A judge asks if it is ethically permissible to respond to a survey from a county department of social services concerning the impact of lifting a moratorium on evictions. The agency plans to use the survey responses to help “gauge the potential need for emergency housing in communities when New York State lifts the ongoing eviction moratorium.” The survey contains the following five questions:
• What [local] jurisdiction do you represent?
• How many eviction proceedings are pending in your court?
• How many [eviction] proceedings have been stayed in your court due to the statewide eviction moratorium?
• How many eviction petitions have been filed in your Court from April 1, 2020 through April 1, 2021?
• How many eviction warrants have been ordered in your Court from April 1, 2020 through April 1, 2021?
A judge must uphold the judiciary’s integrity and independence (see 22 NYCRR 100.1), must always avoid even the appearance of impropriety (see 22 NYCRR 100.2), and must always act in a manner that promotes public confidence in the judiciary’s integrity and impartiality (see 22 NYCRR 100.2[A]).

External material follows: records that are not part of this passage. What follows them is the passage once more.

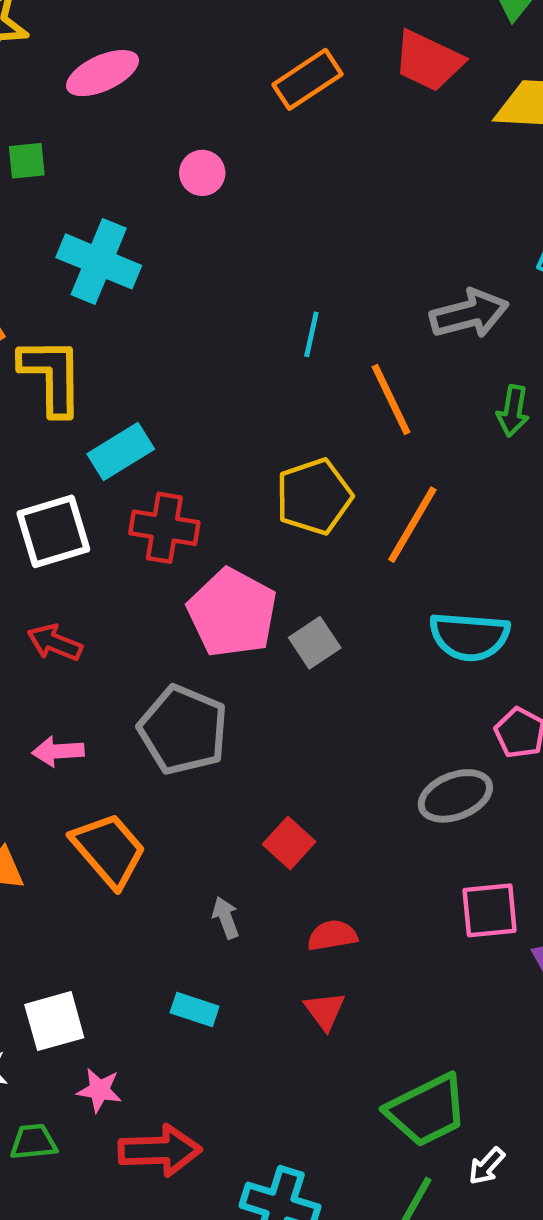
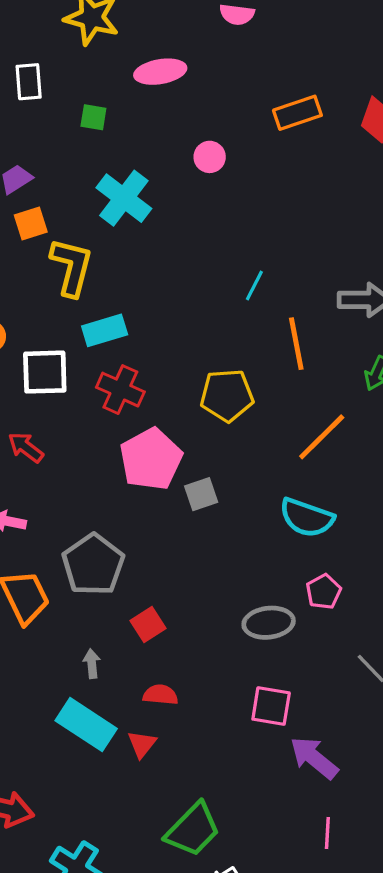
orange line: (412, 525) -> (322, 437), moved
gray pentagon: (183, 730) -> (93, 565), moved
cyan rectangle: (195, 1009) -> (86, 725), moved, size x1.8
green trapezoid: (427, 1110) -> (193, 830), turned -34

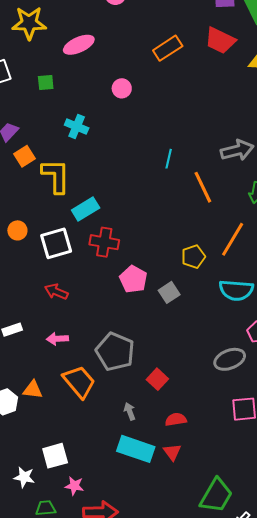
cyan cross: (124, 198) -> (77, 126), size x0.7
yellow pentagon: (227, 395) -> (193, 257), moved, size x0.7
pink pentagon: (151, 459) -> (133, 279), size x0.7

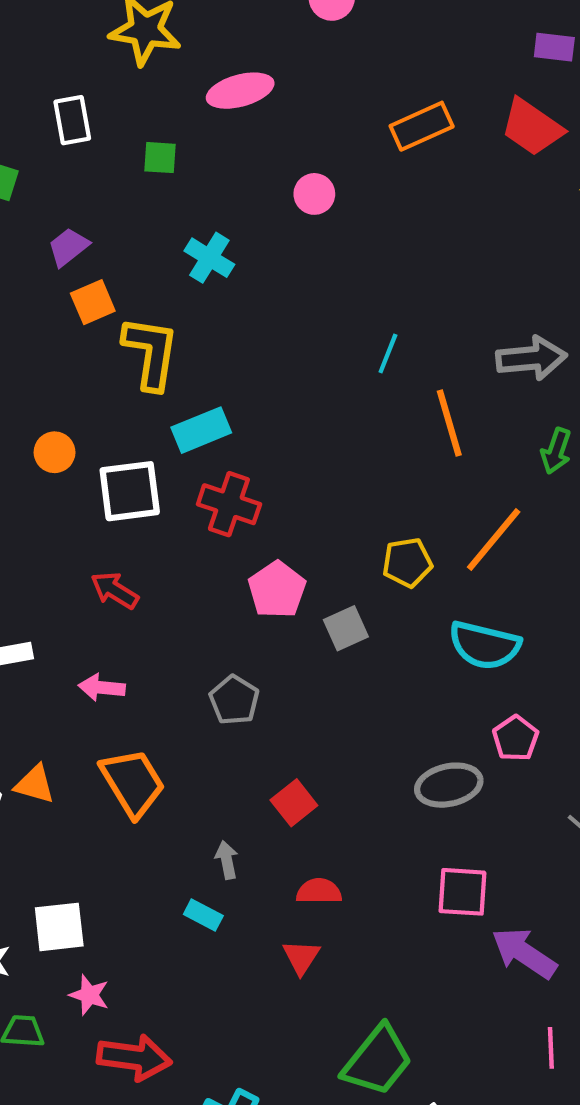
gray pentagon: (115, 352) -> (234, 700), moved, size x0.6
cyan rectangle: (136, 449) -> (203, 915), moved, size x0.5

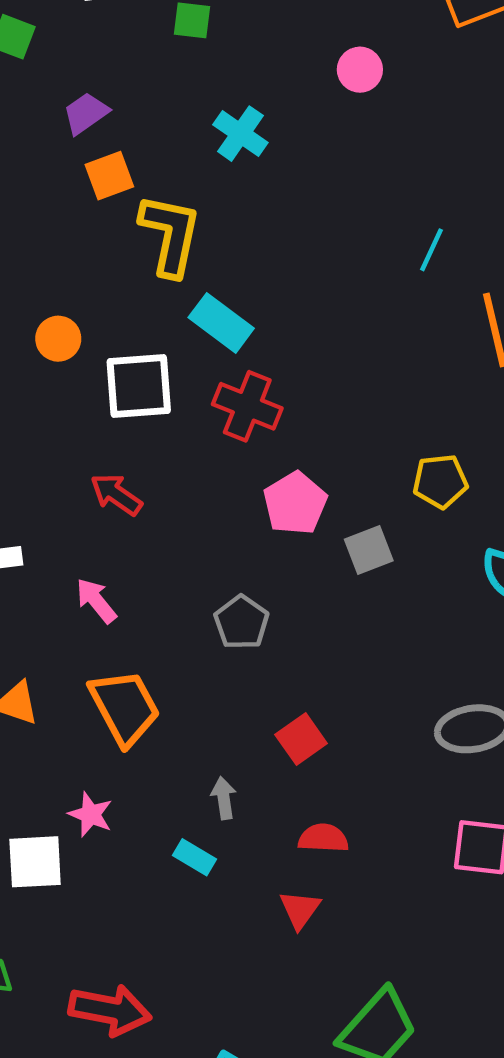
cyan rectangle: (201, 430) -> (221, 323), turned 56
pink arrow: (102, 688) -> (96, 601), turned 42
pink star: (89, 995) -> (91, 814), moved

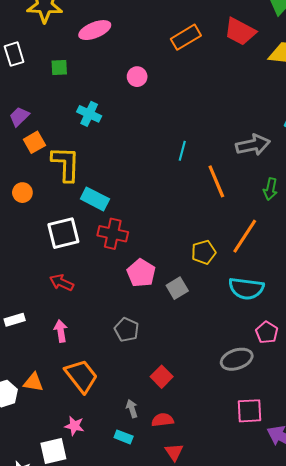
orange circle: (58, 339) -> (22, 193), moved
pink arrow: (96, 601) -> (61, 331), turned 40
red semicircle: (323, 838) -> (163, 420), moved

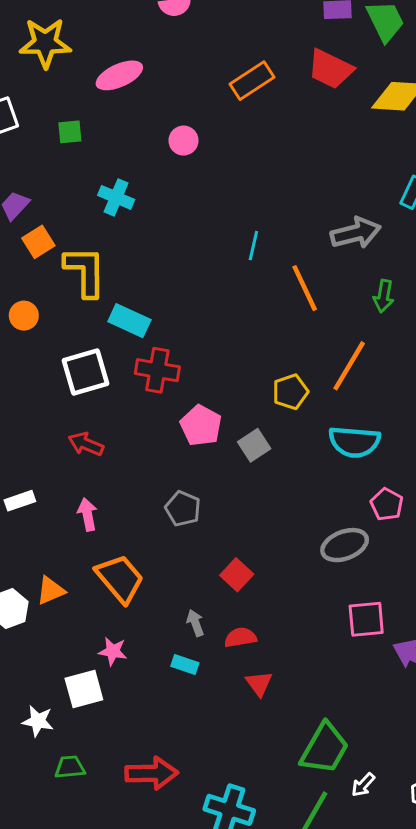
orange triangle: (33, 382) -> (51, 590), turned -30

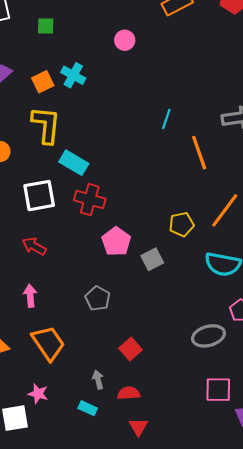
orange square: (38, 242) -> (43, 82), moved

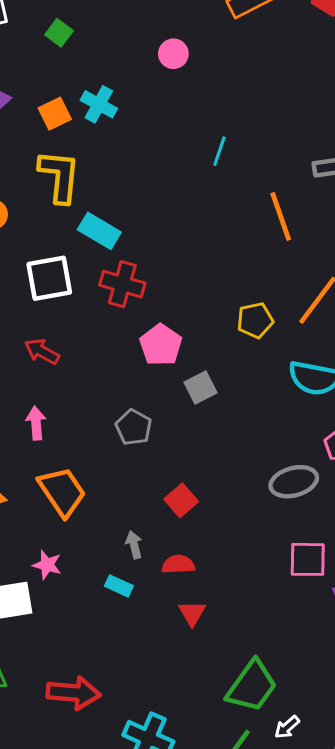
green square: (46, 26) -> (59, 33), turned 36
cyan line: (166, 119) -> (219, 151), moved
gray square: (152, 259) -> (200, 388), moved

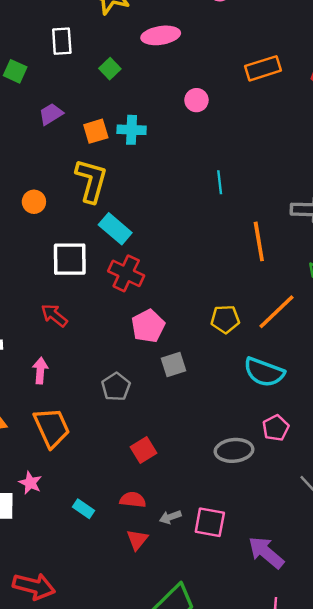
cyan cross: (99, 104) -> (132, 130), turned -36
cyan line: (219, 151) -> (220, 182), turned -35
gray arrow: (134, 545) -> (170, 517), moved, turned -105
pink square: (308, 559) -> (210, 522), moved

A judge also must not publicly comment on a pending or impending proceeding in any court within the United States or its territories (see 22 NYCRR 100.3[B]). A judge must not lend the prestige of judicial office to advance any private interests; nor shall a judge convey or permit others to convey the impression that they are in a special position to influence the judge (see 22 NYCRR 100.2[C]).
In Opinion 18-132, we said a judge may participate in an interview with a not-for-profit entity retained by the county legislature to make recommendations concerning jail overcrowding, subject to generally applicable limitations on judicial speech and conduct. We have also said that courts may accede to requests for information or statistics regarding a court’s operation but must refrain from commenting on pending or impending cases (see Opinion 07-124). Likewise, we said that a judge may answer survey questions and participate in a follow-up interview concerning “Justices’ Perspectives on the Changes in Their Courts,” with the same caveats (see Opinion 10-131).
Here, too, we believe the nature and scope of the survey does not impinge on the court’s authority or independence and the individual questions elicit essentially statistical information about the court’s operations or caseload rather than impermissible comment on specific proceedings.
Accordingly, we conclude that the inquiring judge may voluntarily complete the proposed survey, at the judge’s discretion.